ITEM 2. MANAGEMENT'S DISCUSSION AND ANALYSIS OF FINANCIAL CONDITION AND RESULTS
OF OPERATIONS

        This discussion and analysis includes a number of forward-looking
statements which reflect the Company's current views with respect to future
events and financial performance. These forward-looking statements are subject
to certain risks and uncertainties, including those discussed under "Business
Environment and Future Results" and elsewhere in this Item, that could cause
actual results to differ materially from historical results or those
anticipated. In this Item, the words "anticipates," "believes," "expects,"
"intends," "future" and similar expressions identify forward-looking statements.
Readers are cautioned not to place undue reliance on these forward-looking
statements, which speak only as of the date hereof.

OVERVIEW

        The Company generates its revenues from cardiac information services
(which includes telephonic monitoring services for cardiac pacemaker patients
("Pacing"), cardiac event detection services ("CEDS") and Holter), diagnostic
imaging services and from heart facilities.

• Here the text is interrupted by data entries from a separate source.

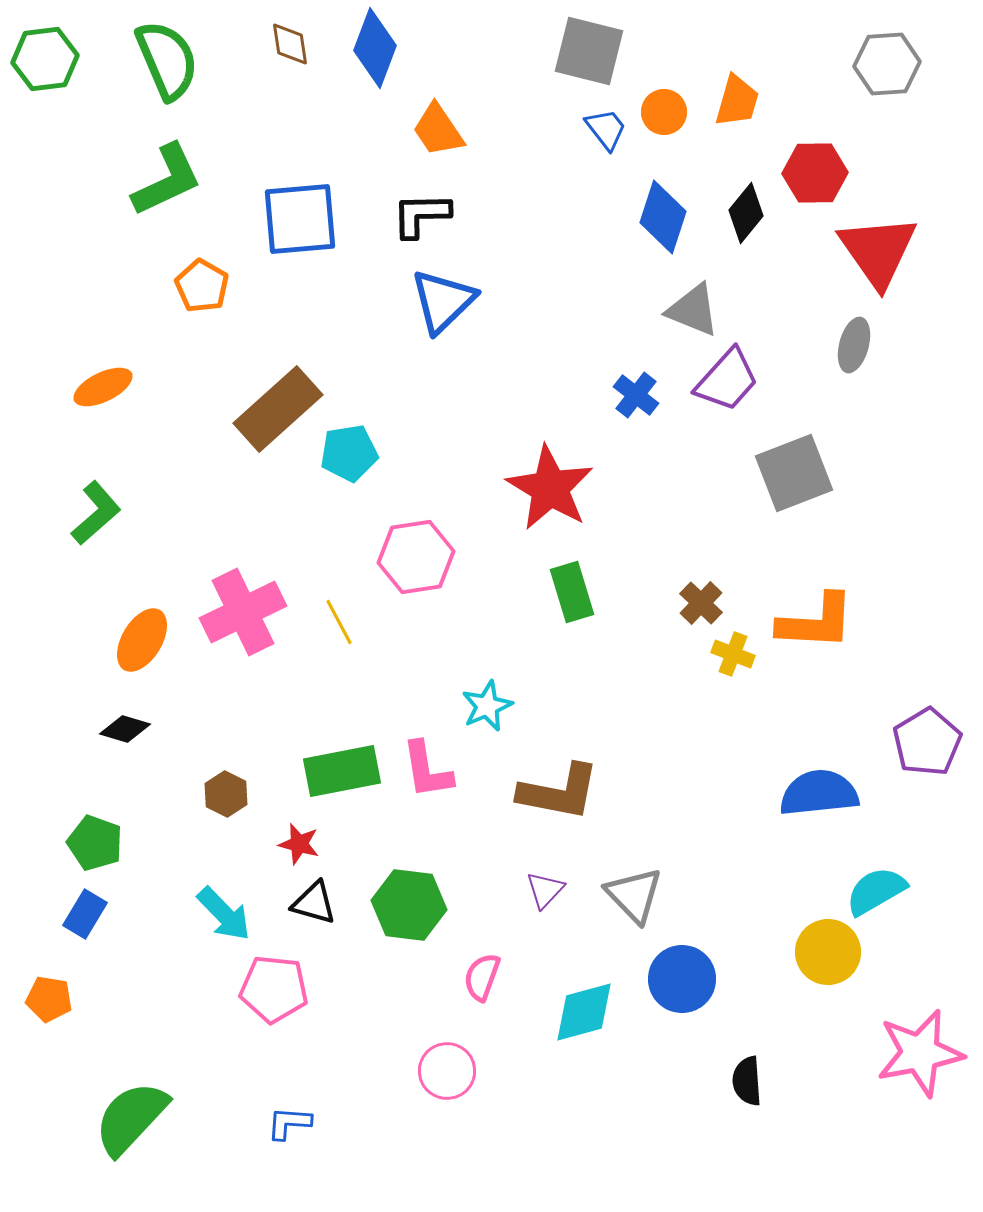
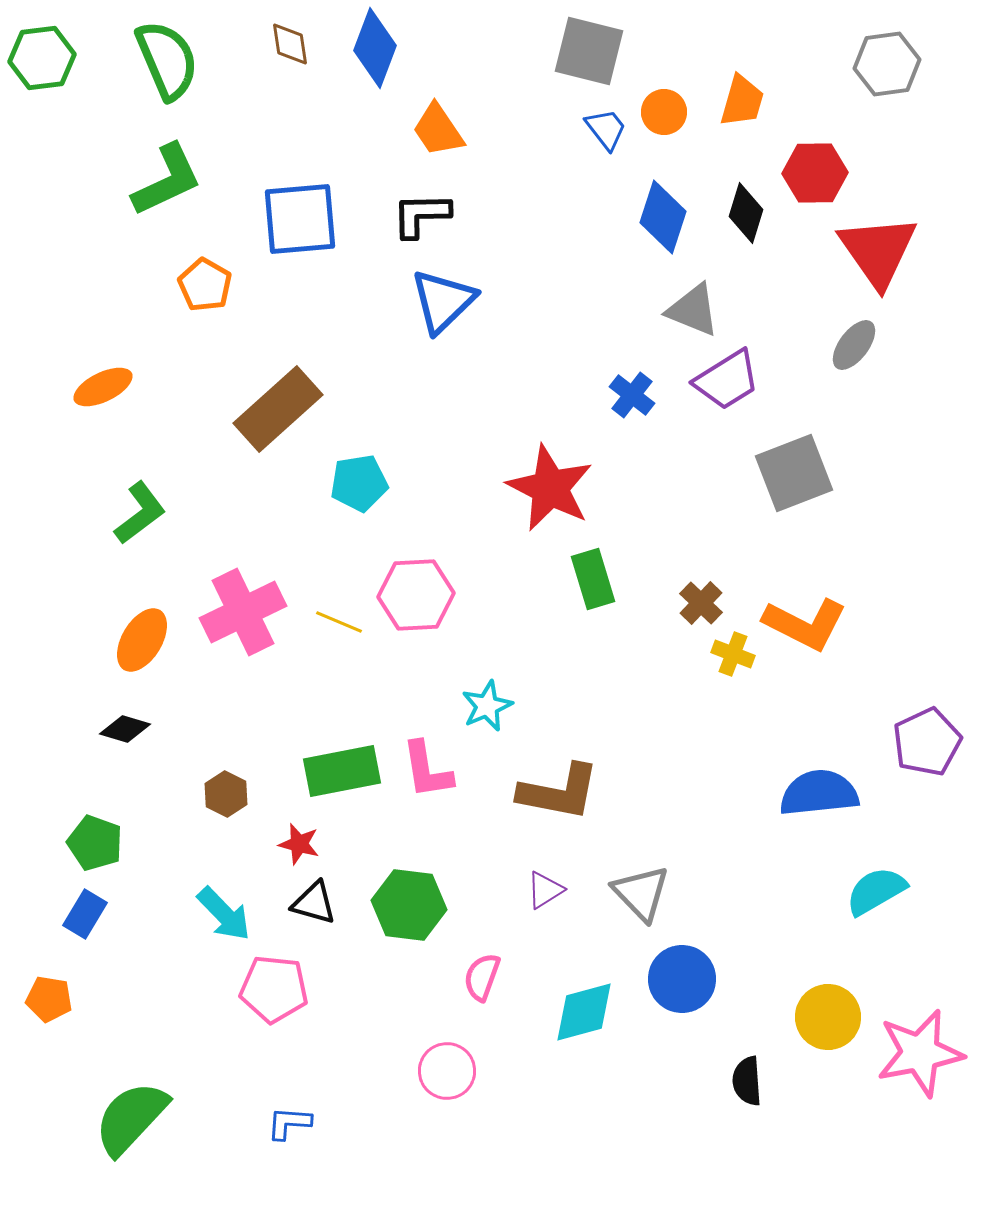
green hexagon at (45, 59): moved 3 px left, 1 px up
gray hexagon at (887, 64): rotated 4 degrees counterclockwise
orange trapezoid at (737, 101): moved 5 px right
black diamond at (746, 213): rotated 22 degrees counterclockwise
orange pentagon at (202, 286): moved 3 px right, 1 px up
gray ellipse at (854, 345): rotated 22 degrees clockwise
purple trapezoid at (727, 380): rotated 16 degrees clockwise
blue cross at (636, 395): moved 4 px left
cyan pentagon at (349, 453): moved 10 px right, 30 px down
red star at (550, 488): rotated 4 degrees counterclockwise
green L-shape at (96, 513): moved 44 px right; rotated 4 degrees clockwise
pink hexagon at (416, 557): moved 38 px down; rotated 6 degrees clockwise
green rectangle at (572, 592): moved 21 px right, 13 px up
yellow line at (339, 622): rotated 39 degrees counterclockwise
orange L-shape at (816, 622): moved 11 px left, 2 px down; rotated 24 degrees clockwise
purple pentagon at (927, 742): rotated 6 degrees clockwise
purple triangle at (545, 890): rotated 15 degrees clockwise
gray triangle at (634, 895): moved 7 px right, 2 px up
yellow circle at (828, 952): moved 65 px down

        Following the Company's initial public offering in December 1995, the
Company has entered into a series of transactions which expanded its heart
center and physician practice management businesses. As a result, revenue is
also being provided from: Raytel Heart Center at Granada Hills ("RHCGH")
beginning on February 1, 1996; the management of Southeast Texas Cardiology
Associates II, L.L.P. ("SETCA") beginning on September 18, 1996 and ending on
May 31, 2000; the management of Comprehensive Cardiology Consultants, a Medical
Group, Inc. ("CCMG") beginning on November 1, 1996 and ending on May 31, 2000;
and Cardiovascular Ventures, Inc. ("CVI") beginning on August 15, 1997, which
included the multi-specialty physician clinic, Heart and Family Health Institute
("HFHI") and six cardiovascular diagnostic facilities.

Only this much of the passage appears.